Schindler’s List is a movie about the Holocaust in World War II and a German businessperson’s fight to save the lives of as many Jews as he could. He accomplished this through business trickery and giving many bribes and gifts to Nazi officials. At the end of the movie, he laments how he could have saved more people if he had only sold more of his belongings and hadn’t wasted so much money. He looks at his car and estimates that it was worth ten people’s lives and his gold Nazi pin, which could have been used to bribe and save one more person. It’s a powerful scene where someone who saved 1,100 lives wished he could have done more and he didn’t.
I was thinking about this scene and how it mirrors our efforts toward salvation. Every time we pray, fast, or practice virtue, we are bringing souls closer to Heaven. This may be our own soul or it may be someone else’s. Our prayers save lives. Prayers, fasting, and offerings save people from eternal damnation in Hell. Likewise, there are those freed from the torments of Purgatory because of prayers.
Like Oskar Schindler’s realization and the end of the film, while we may do much to save souls, we can often do so much more. Think of all the desserts you’ve had that could have been offered instead as a sacrifice. Or the doom-scrolling and binge-watching that could have been spent in prayer. I can visualize myself in Oaskar’s shoes, standing before God one day, seeing the events of my life, and lamenting how I could have done more but didn’t.
Few people truly understand the power of prayer and fasting.

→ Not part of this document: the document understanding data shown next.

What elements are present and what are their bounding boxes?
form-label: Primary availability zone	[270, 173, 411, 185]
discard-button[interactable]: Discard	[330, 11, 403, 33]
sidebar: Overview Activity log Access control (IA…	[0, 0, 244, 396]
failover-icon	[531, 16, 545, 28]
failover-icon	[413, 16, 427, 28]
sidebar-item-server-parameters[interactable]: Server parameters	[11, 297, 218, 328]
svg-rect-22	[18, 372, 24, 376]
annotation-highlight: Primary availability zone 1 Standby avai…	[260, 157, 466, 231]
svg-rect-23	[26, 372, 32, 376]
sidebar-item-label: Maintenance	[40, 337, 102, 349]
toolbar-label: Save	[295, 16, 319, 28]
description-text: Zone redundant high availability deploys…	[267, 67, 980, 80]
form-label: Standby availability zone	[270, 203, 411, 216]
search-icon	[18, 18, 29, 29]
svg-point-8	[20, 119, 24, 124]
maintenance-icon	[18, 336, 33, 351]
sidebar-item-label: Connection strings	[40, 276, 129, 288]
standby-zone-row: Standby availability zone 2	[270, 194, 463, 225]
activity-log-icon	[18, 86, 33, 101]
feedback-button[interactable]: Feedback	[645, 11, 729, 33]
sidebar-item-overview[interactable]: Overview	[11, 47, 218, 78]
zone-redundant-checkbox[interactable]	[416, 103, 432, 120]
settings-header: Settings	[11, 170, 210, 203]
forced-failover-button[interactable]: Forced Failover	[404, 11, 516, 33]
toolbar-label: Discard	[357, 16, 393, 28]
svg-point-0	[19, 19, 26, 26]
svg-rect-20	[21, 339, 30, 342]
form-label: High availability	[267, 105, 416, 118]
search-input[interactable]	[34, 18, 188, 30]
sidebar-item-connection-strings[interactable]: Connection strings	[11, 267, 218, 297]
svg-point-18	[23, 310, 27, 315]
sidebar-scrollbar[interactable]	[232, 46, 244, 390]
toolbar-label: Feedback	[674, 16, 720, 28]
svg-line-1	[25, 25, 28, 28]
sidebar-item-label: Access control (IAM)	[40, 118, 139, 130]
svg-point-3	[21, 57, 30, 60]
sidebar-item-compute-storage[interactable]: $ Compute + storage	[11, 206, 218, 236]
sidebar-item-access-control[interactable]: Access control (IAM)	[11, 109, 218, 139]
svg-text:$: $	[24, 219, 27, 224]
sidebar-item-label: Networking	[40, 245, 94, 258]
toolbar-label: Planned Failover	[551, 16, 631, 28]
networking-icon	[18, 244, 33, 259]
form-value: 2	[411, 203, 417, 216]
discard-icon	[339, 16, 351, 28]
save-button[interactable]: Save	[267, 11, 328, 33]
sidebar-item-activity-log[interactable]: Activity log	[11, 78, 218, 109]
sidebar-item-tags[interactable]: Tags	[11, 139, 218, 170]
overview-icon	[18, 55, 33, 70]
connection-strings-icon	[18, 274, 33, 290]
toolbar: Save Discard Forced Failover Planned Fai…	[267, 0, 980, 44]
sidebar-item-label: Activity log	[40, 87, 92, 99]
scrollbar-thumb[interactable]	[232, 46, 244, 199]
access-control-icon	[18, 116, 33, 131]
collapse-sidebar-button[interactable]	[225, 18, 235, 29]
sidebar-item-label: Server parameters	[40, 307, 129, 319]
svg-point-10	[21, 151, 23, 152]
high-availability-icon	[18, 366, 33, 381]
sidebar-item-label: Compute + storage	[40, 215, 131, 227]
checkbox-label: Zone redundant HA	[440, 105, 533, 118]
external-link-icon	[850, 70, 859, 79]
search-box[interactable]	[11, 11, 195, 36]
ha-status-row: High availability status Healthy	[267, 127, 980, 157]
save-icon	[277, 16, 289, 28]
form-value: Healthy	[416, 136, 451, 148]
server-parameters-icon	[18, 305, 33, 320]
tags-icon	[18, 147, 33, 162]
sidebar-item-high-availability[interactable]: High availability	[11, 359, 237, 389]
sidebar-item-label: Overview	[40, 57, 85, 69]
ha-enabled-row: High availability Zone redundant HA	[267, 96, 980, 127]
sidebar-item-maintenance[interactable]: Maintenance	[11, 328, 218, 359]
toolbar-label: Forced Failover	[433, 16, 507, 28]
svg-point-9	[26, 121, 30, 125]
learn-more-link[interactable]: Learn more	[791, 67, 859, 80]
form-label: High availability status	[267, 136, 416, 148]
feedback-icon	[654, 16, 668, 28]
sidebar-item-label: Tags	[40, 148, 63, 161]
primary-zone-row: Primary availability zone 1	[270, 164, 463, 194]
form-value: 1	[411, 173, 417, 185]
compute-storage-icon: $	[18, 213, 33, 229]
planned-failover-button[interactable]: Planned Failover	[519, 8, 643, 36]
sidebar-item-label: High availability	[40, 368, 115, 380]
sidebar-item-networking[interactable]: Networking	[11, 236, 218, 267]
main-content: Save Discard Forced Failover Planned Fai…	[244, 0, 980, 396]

Personally, I often forget about it when I indulge in more earthly delights — that extra dessert, the 10 more minutes of mindless YouTube videos, giving less money in the parish’s offertory, not striving to do charitable works, etc. There are so many missed opportunities to save souls every day. Imagine the difference we could make if we made one more sacrifice each day. Think of the souls we would convert and save!
It’s rare that people dedicate their lives to prayer for their souls and the souls of others. That is what the children at Fatima did after our Mother Mary gave them a glimpse of Hell. How many of those souls in Hell might have been converted and saved if someone had taken a little extra effort to pray for them? The children of Fatima understood this and oriented their entire lives around saving as many people from Hell as they could through prayer, fasting, and sacrifice. If only we were all that dedicated.
I need to add a small disclaimer. I’m not saying that not fasting or not praying will send people to Hell. Think back to Oskar Schindler’s regret about not doing enough. He did not exterminate the Jews; the Nazis did. And we don’t have the power to determine someone’s eternal fate. God alone reserves that power. What I’m saying is that when we don’t pray, fast, or practice virtue, we miss an opportunity to help bring people closer to God. A missed prayer or sacrifice could have given you or someone else that needed spiritual boost to resist temptation or shave some time from purgatory.
While we are called to act as the saints do, most of us fall short. But that doesn’t mean we can’t strive to do a bit more. We can fast a little more, pray a little longer, and sacrifice life’s minor pleasures, and offer our sufferings as small as they might be. Maybe when we enter God’s kingdom, we will see all those souls our actions in our life helped save. And hopefully, we don’t regret the many more souls that may have been saved if we had done just a little more.